I was popular with the other boys in our new neighborhood. Together, we swapped comic books and shoveled snow from driveways for $5 a pop. School was great; my grades were high.
In the midst of my first year, a disruptive new student entered my classroom.
The other students did not like him because they did not know what to make of him. He had a strange gait; he walked as if he forced his waist and legs to drag his upper-body, and he wobbled with every step as though he was going to fall.
All that, and he seemed to have a monster-sized chip on his shoulder.
As days passed, the other students began making fun of the new boy, whose name was Jack. They threw paper and candy into his shoulder-length, stringy hair when the teachers’ backs were turned, and Jack, though visibly incensed, simply removed the garbage thrown and said nothing. I admired his restraint.
One day over lunch, I told my parents about “this new crippled kid.” My mom asked if I tried to be friends with him. My dad asked if that was the boy he saw down the road moving in with his mother a few days earlier.

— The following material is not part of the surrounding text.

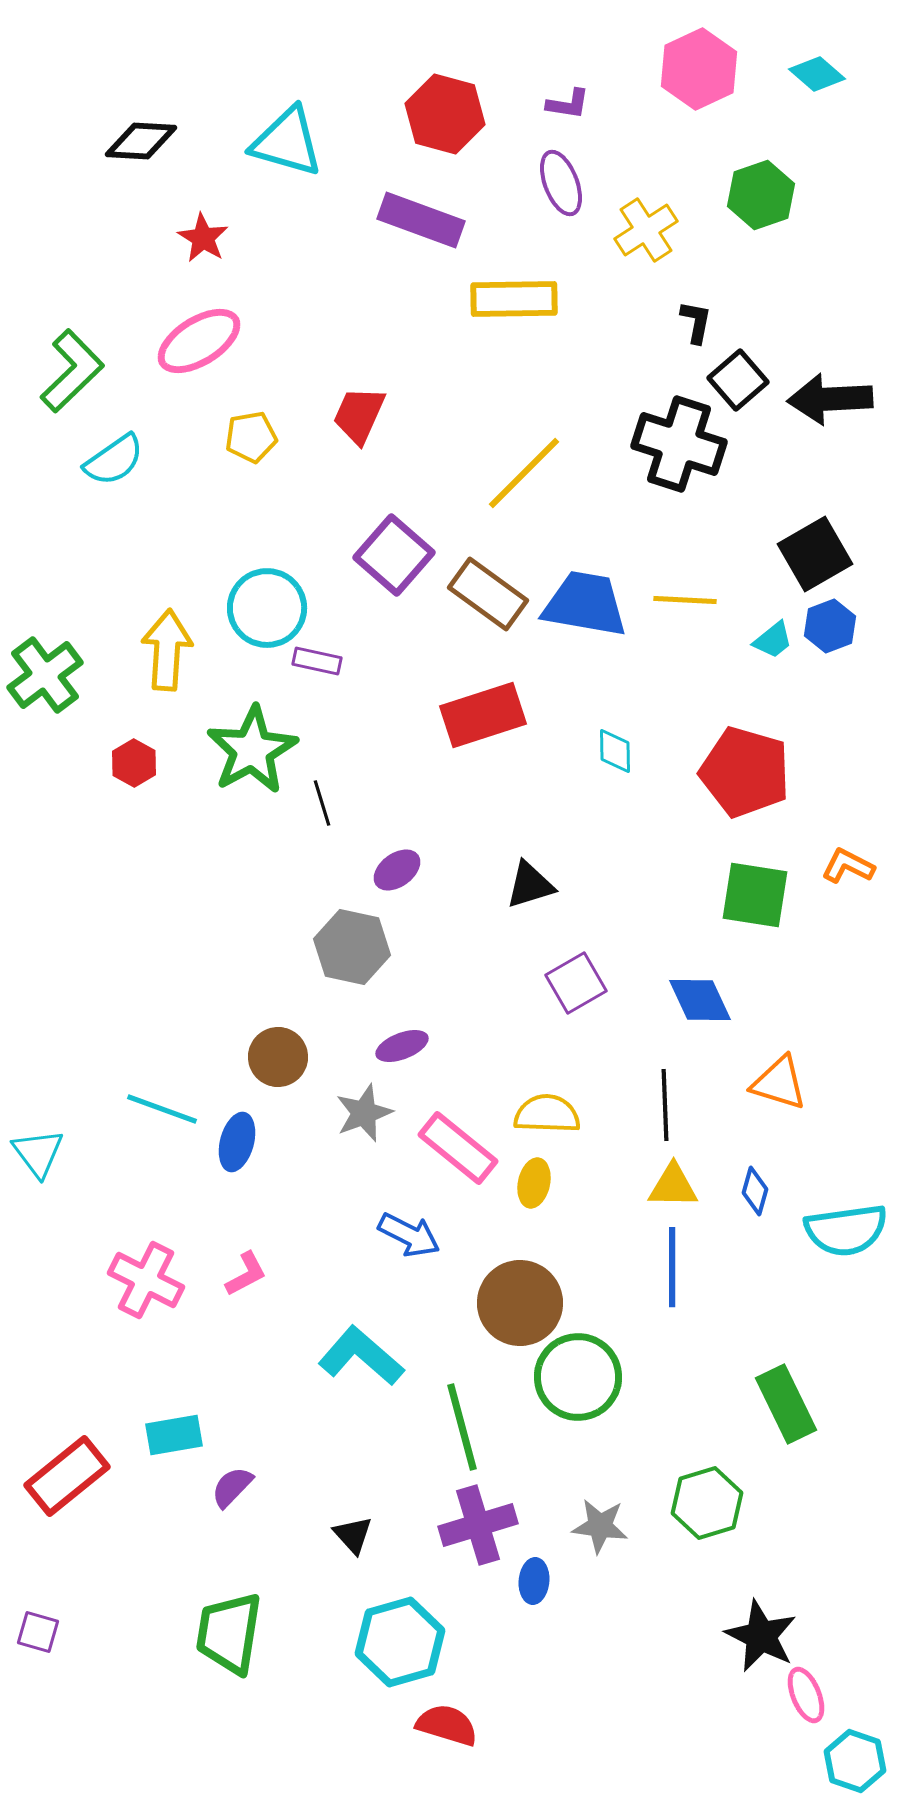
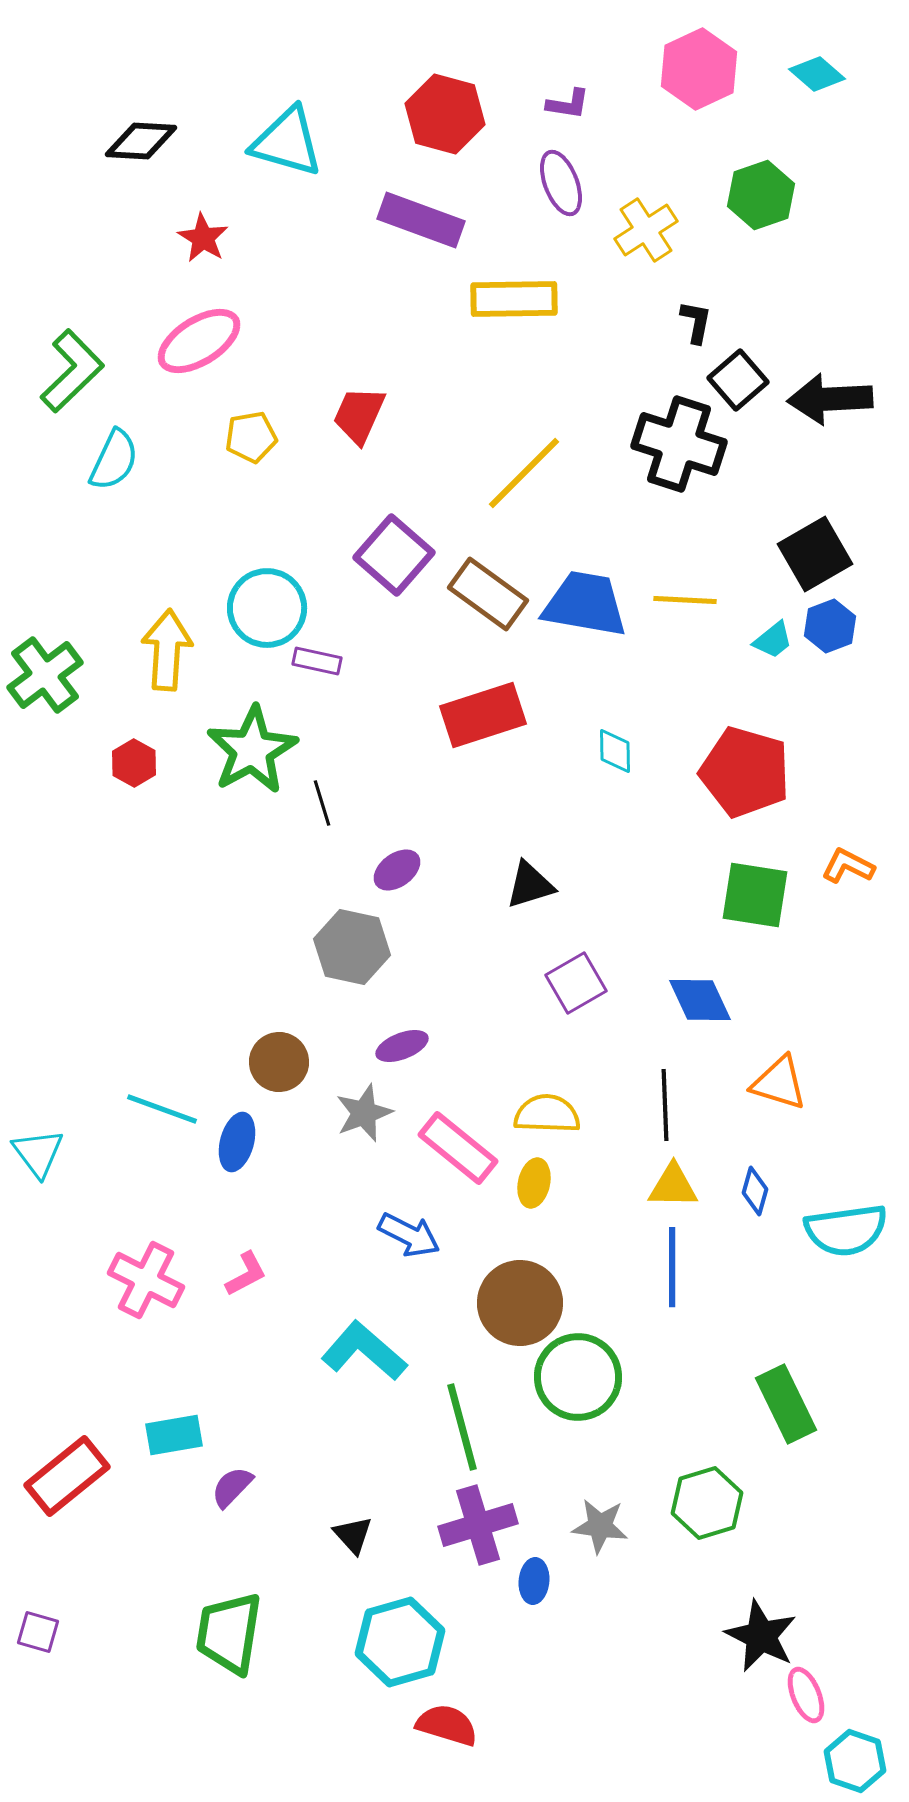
cyan semicircle at (114, 460): rotated 30 degrees counterclockwise
brown circle at (278, 1057): moved 1 px right, 5 px down
cyan L-shape at (361, 1356): moved 3 px right, 5 px up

“There’s a crippled kid down the road?” I asked. I had no idea. I recall opening the curtains, and seeing nothing. “Which house?”
My father pointed. It was snowing, and I could barely see anything.

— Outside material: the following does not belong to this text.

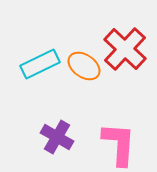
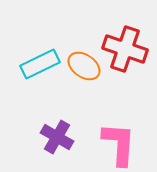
red cross: rotated 24 degrees counterclockwise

A few hours later, I saw the kid. Jack. He was sitting bundled up on a chair, on his porch, watching the snow fall.
My mom had prepared peanut butter and jelly sandwiches for her three sons’ school lunches, which were already packed in our lunchboxes for the next day. I quietly opened the lunchboxes and stole them all. The plan was to leave the house while my parents and brothers were upstairs watching TV.
“Caught you,” my mom said from the stairwell. Before I could respond, she added, “Introduce yourself to him like a gentleman and be nice.”
“He knows me from school already.”
“Introduce yourself, anyway.”
“Thanks,” I sighed, before running out the door.
It was still snowing, but lightly. I arrived at Jack’s house, and knocked. His mom opened the door. “Yes?”
“My name’s Joel. I live down the street. Your son is in my class and I wanted to introduce myself.”
His mom smiled, but in the background I heard an angry, high-pitched shout: “Tell him to leave!”
“I’m sorry,” she said to me. “Best you come back another time.”
As she started closing the door, Jack appeared just under her arm. “Wait,” he said, coming into view and staring at me as if trying to figure my true intentions. “No, let him in. I think he’s okay.”
Just like that. His mom let me in.
“I’m sorry what they do to you in school,” I said.
“Why don’t you ever help, then?” he asked. I was about to answer when he did it for me: “I get it. You wouldn’t be popular anymore. I wasn’t always like this either.”
As his mom watched, I did the gentlemanly thing to make my mom proud. “We’re not in school, now.” I said. “I’m Joel — ”
“You’re the Jew,” he responded. “I’m Jack Cook.” We shook hands. I wanted to respond to the Jew comment but he wasn’t finished. “Do you like Alice Cooper?” he asked.
“Who is she?” was my sincere reply.
“Sick things in cars rotate round my stars.” — Alice Cooper, from the album “Billion Dollar Babies.”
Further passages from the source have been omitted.